Absolutely correct. But I reckon that throwing out a $300+ keg makes that a bit hard for a bar operator to part with. A real shame that a brewery wouldn't care about how their beer is served at their own bar.


----------



## Midnight Brew (23/1/12)

Also it would be great if they could package the hand pump beers in smaller kegs like 30L ones to keep the turnover high and to prevent these problems but the tax is more on a smaller keg then a 50L one.

"Brewers are effectively penalized for selling beer in small kegs and bottles as beer in containers less than 50L (bottles, cans, small kegs) attracts a large hike in excise tax of around an extra $0.50 per litre of full strength beer. Small brewers are already paying premiums for their ingredients without the economies of scale as the major brewers so the cost to produce a litre of beer is significantly more expensive for them. Small brewers would much prefer to sell beer in 20L or 30L kegs and in bottles, which are also great for promoting moderation and a healthy lifestyle, but all of these attract the highest excise rate possible."

More in this article:
http://www.beerandbrewer.com/ForumRetrieve...amp;TopicID=297


----------



## erniebeer (23/1/12)

Holgate brewery do have a great selection but yes the ambience and feel of the place tends to be business business business and not the friendly type of service for a small brewery. Great presentation of the place and the bottles but i do agree not the friendliest small run business out there.


----------



## manticle (23/1/12)

Email Natasha.

I had trouble when I wanted to ask some questions about dinner and brewery tours, having already booked and paid for a room a few months back. I'd rung the number listed and the bar/restaurant was obviously busy with service but I was brushed off and told to ring back 'later when we're not so busy'.

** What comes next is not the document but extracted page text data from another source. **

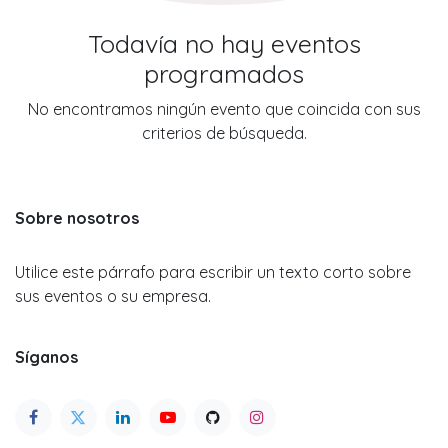
Todavía no hay eventos
programados
No encontramos ningún evento que coincida con sus
criterios de búsqueda.
Sobre nosotros
Utilice este párrafo para escribir un texto corto sobre
sus eventos o su empresa.
Síganos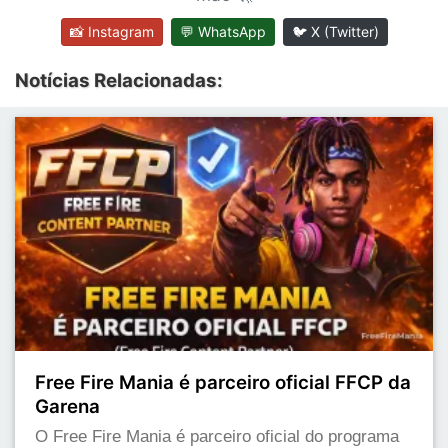
📸 Instagram
💬 WhatsApp
🐦 X (Twitter)
Notícias Relacionadas:
Free Fire Mania é parceiro oficial FFCP da
Garena
O Free Fire Mania é parceiro oficial do programa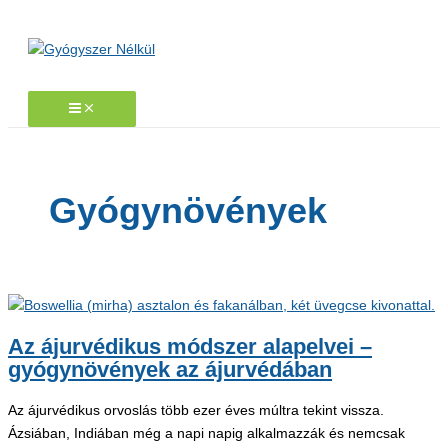
Skip
to
content
Gyógynövények
Az ájurvédikus módszer alapelvei –
gyógynövények az ájurvédában
Az ájurvédikus orvoslás több ezer éves múltra tekint vissza.
Ázsiában, Indiában még a napi napig alkalmazzák és nemcsak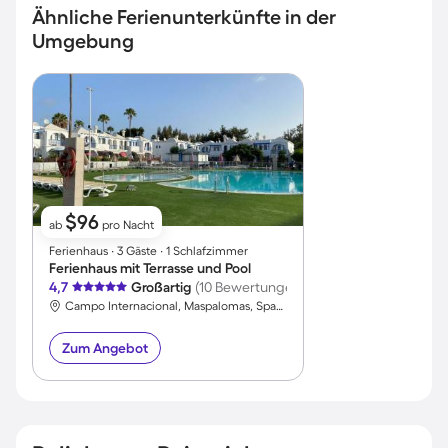
Ähnliche Ferienunterkünfte in der
Umgebung
$96
ab
pro Nacht
Ferienhaus ∙ 3 Gäste ∙ 1 Schlafzimmer
Ferienhaus mit Terrasse und Pool
4,7
Großartig
(10 Bewertungen)
Campo Internacional, Maspalomas, Spanien
Zum Angebot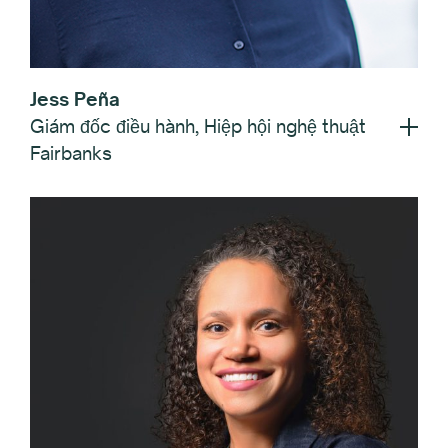
Jess Peña
Giám đốc điều hành, Hiệp hội nghệ thuật
Fairbanks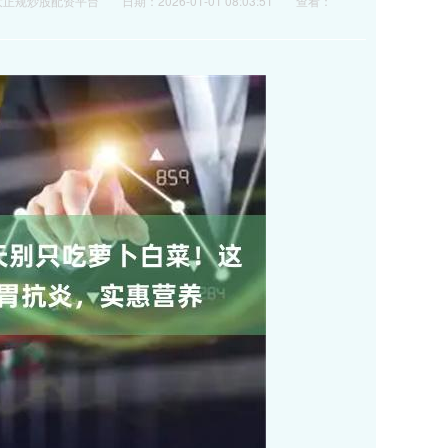
大正规炒股配资平台
日期：2026-01-01 08:03:51
查看：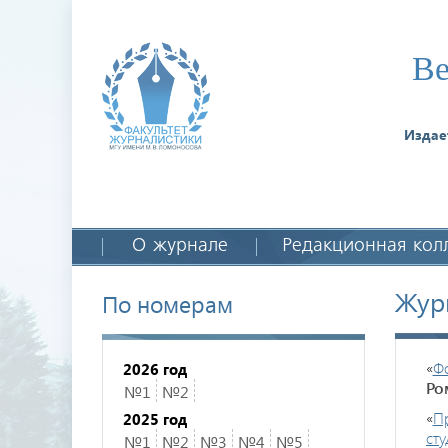
Ве
Издае
О журнале
Редакционная кол
Жур
По номерам
«
Фо
2026 год
Ро
№1
№2
«
П
2025 год
сту
№1
№2
№3
№4
№5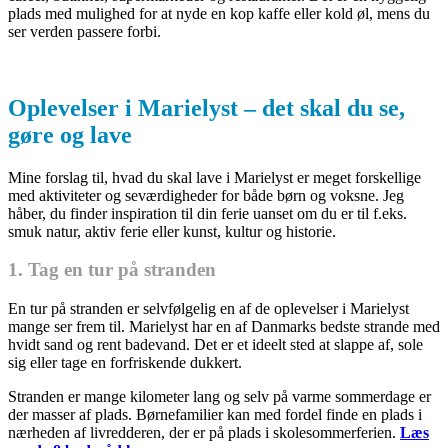
plads med mulighed for at nyde en kop kaffe eller kold øl, mens du
ser verden passere forbi.
Oplevelser i Marielyst – det skal du se,
gøre og lave
Mine forslag til, hvad du skal lave i Marielyst er meget forskellige
med aktiviteter og seværdigheder for både børn og voksne. Jeg
håber, du finder inspiration til din ferie uanset om du er til f.eks.
smuk natur, aktiv ferie eller kunst, kultur og historie.
1. Tag en tur på stranden
En tur på stranden er selvfølgelig en af de oplevelser i Marielyst
mange ser frem til. Marielyst har en af Danmarks bedste strande med
hvidt sand og rent badevand. Det er et ideelt sted at slappe af, sole
sig eller tage en forfriskende dukkert.
Stranden er mange kilometer lang og selv på varme sommerdage er
der masser af plads. Børnefamilier kan med fordel finde en plads i
nærheden af livredderen, der er på plads i skolesommerferien.
Læs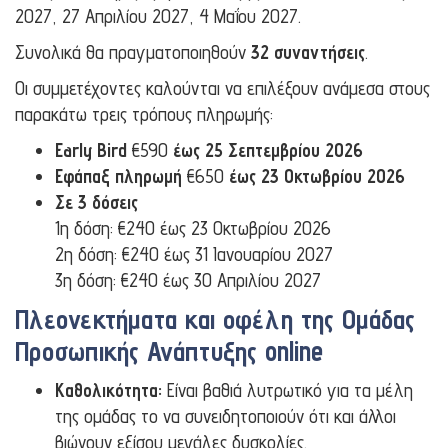
2027, 27 Απριλίου 2027, 4 Μαΐου 2027.
Συνολικά θα πραγματοποιηθούν
32 συναντήσεις
.
Οι συμμετέχοντες καλούνται να επιλέξουν ανάμεσα στους
παρακάτω τρεις τρόπους πληρωμής:
Early Bird
€590
έως 25 Σεπτεμβρίου 2026
Εφάπαξ πληρωμή
€650
έως 23 Οκτωβρίου 2026
Σε 3 δόσεις
1η δόση: €240 έως 23 Οκτωβρίου 2026
2η δόση: €240 έως 31 Ιανουαρίου 2027
3η δόση: €240 έως 30 Απριλίου 2027
Πλεονεκτήματα και οφέλη της Ομάδας
Προσωπικής Ανάπτυξης online
Καθολικότητα:
Είναι βαθιά λυτρωτικό για τα μέλη
της ομάδας το να συνειδητοποιούν ότι και άλλοι
βιώνουν εξίσου μεγάλες δυσκολίες.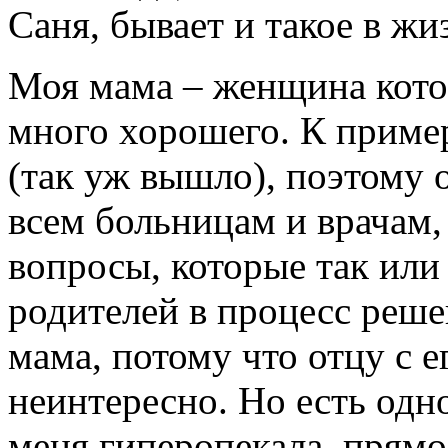
Саня, бывает и такое в ж
Моя мама – женщина котор
много хорошего. К пример
(так уж вышло), поэтому 
всем больницам и врачам, 
вопросы, которые так или
родителей в процесс реше
мама, потому что отцу с е
неинтересно. Но есть одн
меня гиперопекала, прямо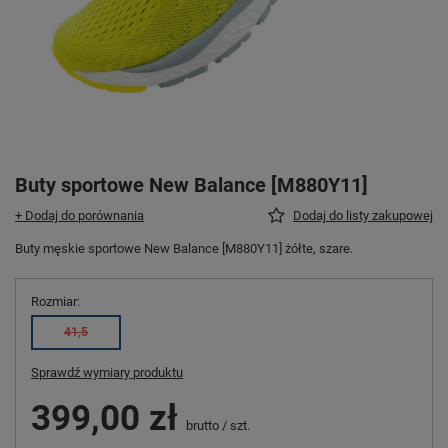
Buty sportowe New Balance [M880Y11]
+ Dodaj do porównania
Dodaj do listy zakupowej
Buty męskie sportowe New Balance [M880Y11] żółte, szare.
Rozmiar
41,5
Sprawdź wymiary produktu
399,00 zł
brutto
/
szt.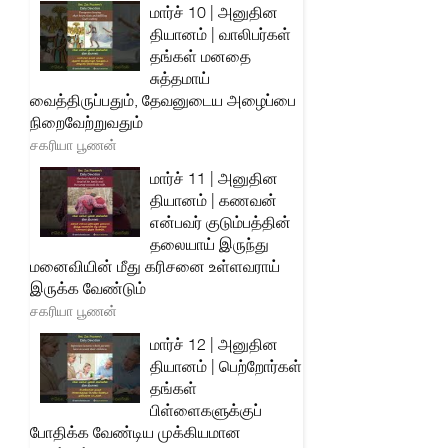
மார்ச் 10 | அனுதின
தியானம் | வாலிபர்கள்
தங்கள் மனதை
சுத்தமாய்
வைத்திருப்பதும், தேவனுடைய அழைப்பை
நிறைவேற்றுவதும்
சகரியா பூணன்
மார்ச் 11 | அனுதின
தியானம் | கணவன்
என்பவர் குடும்பத்தின்
தலையாய் இருந்து
மனைவியின் மீது கரிசனை உள்ளவராய்
இருக்க வேண்டும்
சகரியா பூணன்
மார்ச் 12 | அனுதின
தியானம் | பெற்றோர்கள்
தங்கள்
பிள்ளைகளுக்குப்
போதிக்க வேண்டிய முக்கியமான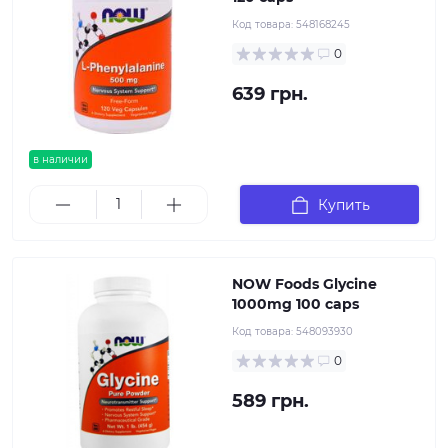
Код товара:
548168245
0
639 грн.
в наличии
Купить
NOW Foods Glycine
1000mg 100 caps
Код товара:
548093930
0
589 грн.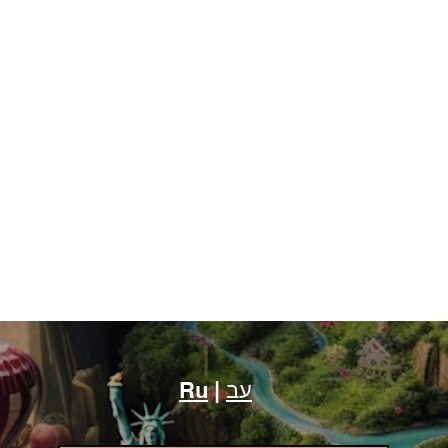
עב
|
Ru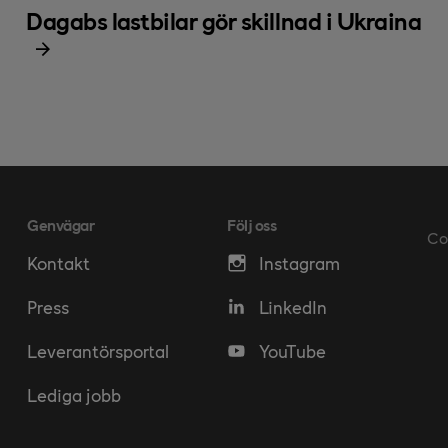
Dagabs lastbilar gör skillnad i Ukraina
Genvägar
Följ oss
Co
Kontakt
Instagram
Press
LinkedIn
Leverantörsportal
YouTube
Lediga jobb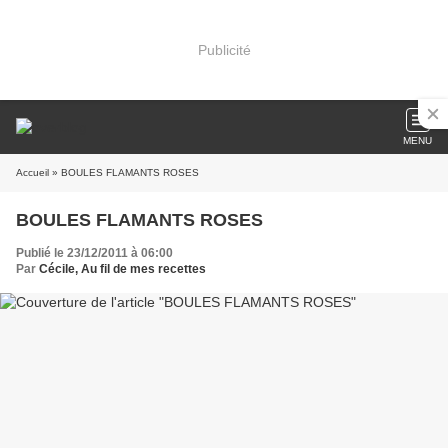
Publicité
MENU
Accueil
» BOULES FLAMANTS ROSES
BOULES FLAMANTS ROSES
Publié le 23/12/2011 à 06:00
Par
Cécile, Au fil de mes recettes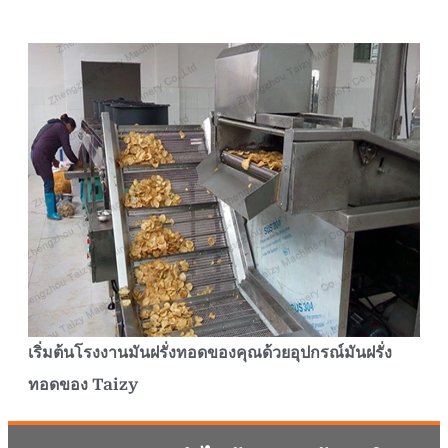
เริ่มต้นโรงงานมันฝรั่งทอดของคุณด้วยอุปกรณ์มันฝรั่ง
ทอดของ Taizy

I emailed my questions to Natasha instead and politely mentioned the brush off - she was apologetic which was all I needed. Once we got there, bar staff and restaurant staff were very polite and helpful.


----------



## unco_tomato (23/1/12)

Doesn't sound too good to me. I was planning a road trip from Sydney to Melbourne for a week-long pub crawl with some friends in March. Holgate was on the list, but given what you said and the fact we have already tried all of their year-round brews it could be worth a miss. I hate ignorant bar staff who won't listen to your complaint, or at the very least sample the beer for themselves and give you their opinion on it. 

I had the same thing at 4 Pines in Manly. I got the ESB which tasted like the beer line was full of water. It was extremely bland and watery with no carbonation. I said "i think there is water in my beer, it's nothing like any ESB I've had in the past". The barman answers "We're just trying to keep you on your toes" smiles and serves another customer. I was severely pissed that he didn't even pour himself one, or take a sample of mine. I didn't buy any more beer that night, but I will admit I went back as I do like the venue and their beer (usually). As expected, next time I went back the ESB was much better.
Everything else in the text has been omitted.